One concern—namely, that of inequality—is dealt with easily enough.  If you want to see a truly equal society, look at North Korea, where virtually everyone is a starving pauper.  Equality of itself is irrelevant, and what matters is rather the standard of living, and the range of opportunities available to ordinary people.  But here, too, we hear plenty of claims about the country’s alleged stagnation, how average incomes have frozen since the early 1980’s, allegedly because the superrich have grabbed resources that should have been more equitably distributed.  In essence, we are told, Americans have been stagnating economically since about 1978.

Let’s think this through.

Assume for the sake of argument that I am a reasonably well-off person earning, say, $250,000 per year, and I have a net worth of a million dollars.  Across town, John Smith earns a middle-class income of $50,000, and his net worth is negligible, perhaps approaching zero.  Massive income inequality there, right?  And that picture remains morally outrageous, until we factor in pensions.  My million dollars is the nest egg that has to support me for the rest of my life, and from which I will be drawing an annual income of, say, $40,000 for the next three or four decades.  John Smith has no such nest egg, but he does not need it.  As a public-sector employee, he can count on a defined-benefit pension scheme under which he can retire at 60 and draw in about the same amount as me, and for the same period of time, assuming our medical outcomes are more or less similar.  Moreover, my retirement income will depend on the vagaries of the stock market, while John’s won’t.  He’s set.

As ethnic minorities are overrepresented in public-sector employment, that fact goes a long way toward eliminating the supposed racial disparities in wealth—and such employees make up a very sizable share of the workforce in most states.  It is scandalous that most supposedly informed accounts of our economic realities simply ignore the critical implications of such pension rights.

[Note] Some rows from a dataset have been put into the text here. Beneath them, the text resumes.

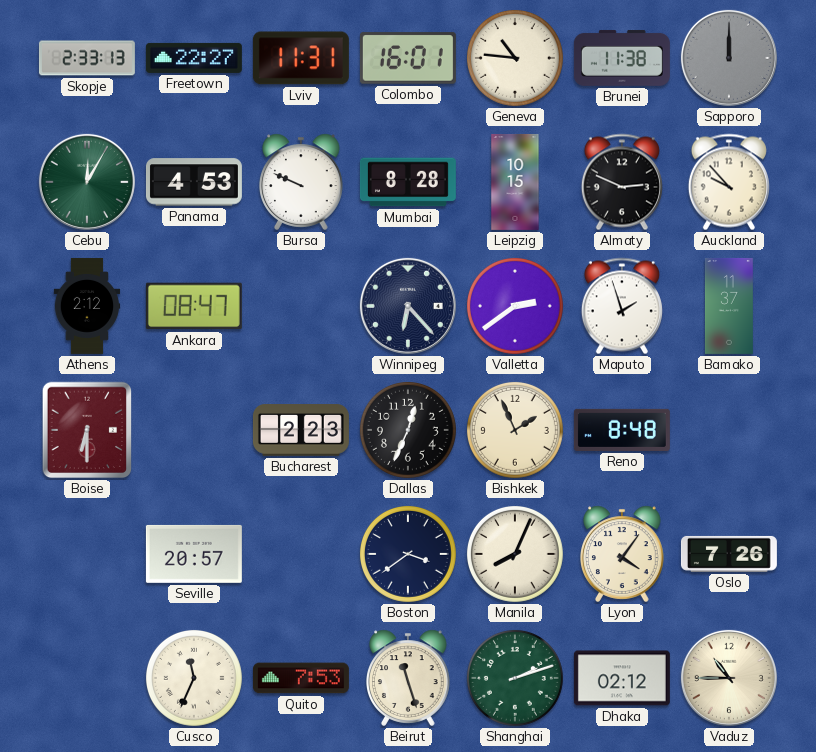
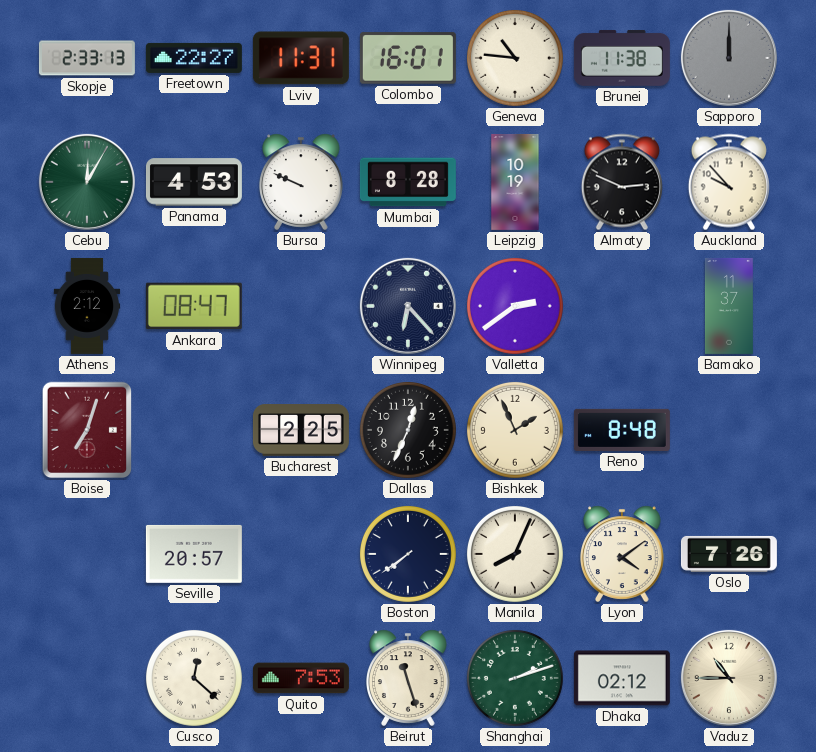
Leipzig: 10:15 -> 10:19
Maputo: 1:57 -> none
Boise: 6:30 -> 7:03
Bucharest: 2:23 -> 2:25
Boston: 3:39 -> 7:39
Lyon: 4:06 -> 4:09
Cusco: 11:34 -> 12:22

But what about those stagnant incomes?  Have most Americans really made no social and economic gains since the Carter era?  Such a claim might make sense if we slavishly equate income with standard of living, but no sane person would do that.  To see why, imagine that we compare a woman living in Chicago in 1912 with a modern-day counterpart, and we decide that, allowing for inflation, the dollar value of their wages was roughly the same, so that their living standards must have been comparable.  Well, yes, if we ignore the revolutionary and multifaceted impact of technology.  The 1912 woman lived in a society of massively inferior healthcare, in a systematically polluted world unable to rely on the safety of food, air, or the environment at large, and her access to means of communication, knowledge, or entertainment was constrained to a degree that her modern counterpart would find catastrophic.  However notionally equal their incomes, the 2012 woman would immediately consign her great-great-great-grandmother to the Third World.

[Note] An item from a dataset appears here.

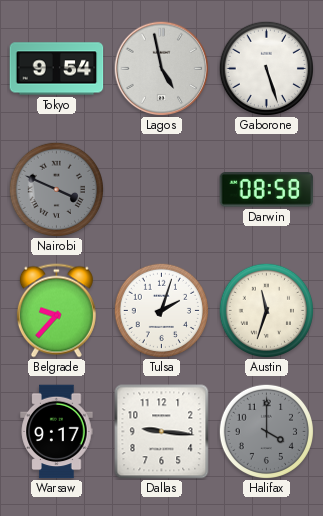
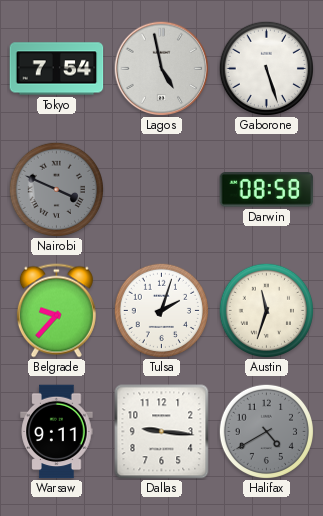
Tokyo: 9:54 -> 7:54
Warsaw: 9:17 -> 9:11
Halifax: 4:00 -> 4:40
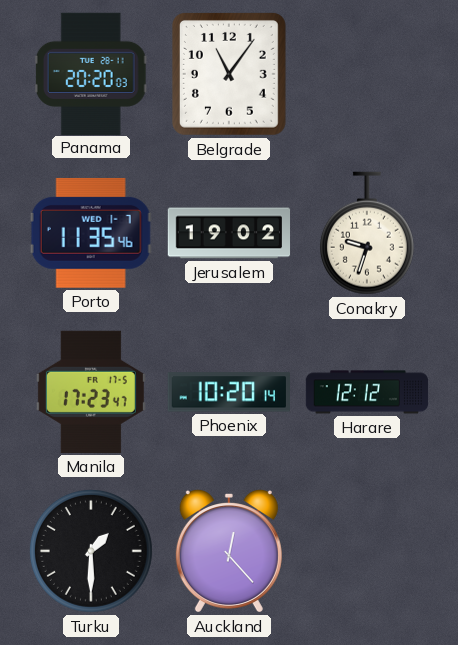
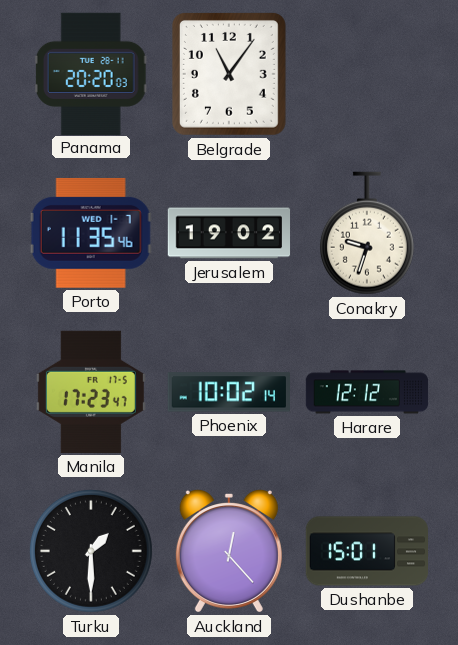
Phoenix: 10:20 -> 10:02
Dushanbe: none -> 15:01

Well, perhaps 1978 middle-class America was not exactly the Third World, but I challenge a modern-day advocate of the economic-stagnation theory to go back to that year and change places with someone earning notionally the same income.  Was that person really sharing the same living standard?  Absolutely not, if you look at the cars they drove, the houses they lived in, the medical technologies on which they could rely, and above all, the social and cultural opportunities made available by near-universal access to computers.  By the standards of 2012, the 1978 counterpart was living a gravely impoverished life, no matter what the dollar total on his paycheck.

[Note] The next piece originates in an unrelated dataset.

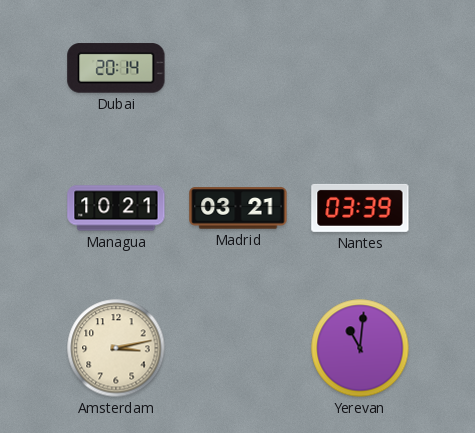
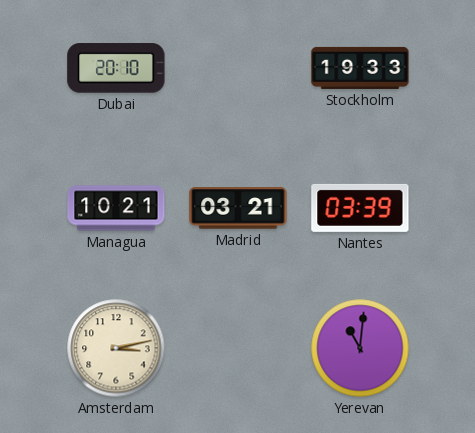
Dubai: 20:14 -> 20:10
Stockholm: none -> 19:33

Just to illustrate the point, take out a modern-day smart phone, an iPhone or a Droid, and itemize the chores that you expect it to do.  That ubiquitous modern item cost $200 or $300.  What was the equivalent price in 1978?  The question is, of course, absurd, because not even the most powerful secret intelligence agencies could dream of access to computing power so massive, and certainly not in so compact a space.  If you showed such a working phone to an intelligent Carter-era scientist, he would probably speculate about an alien origin.

And yet our standards of living haven’t changed since 1978?  What a lunatic belief.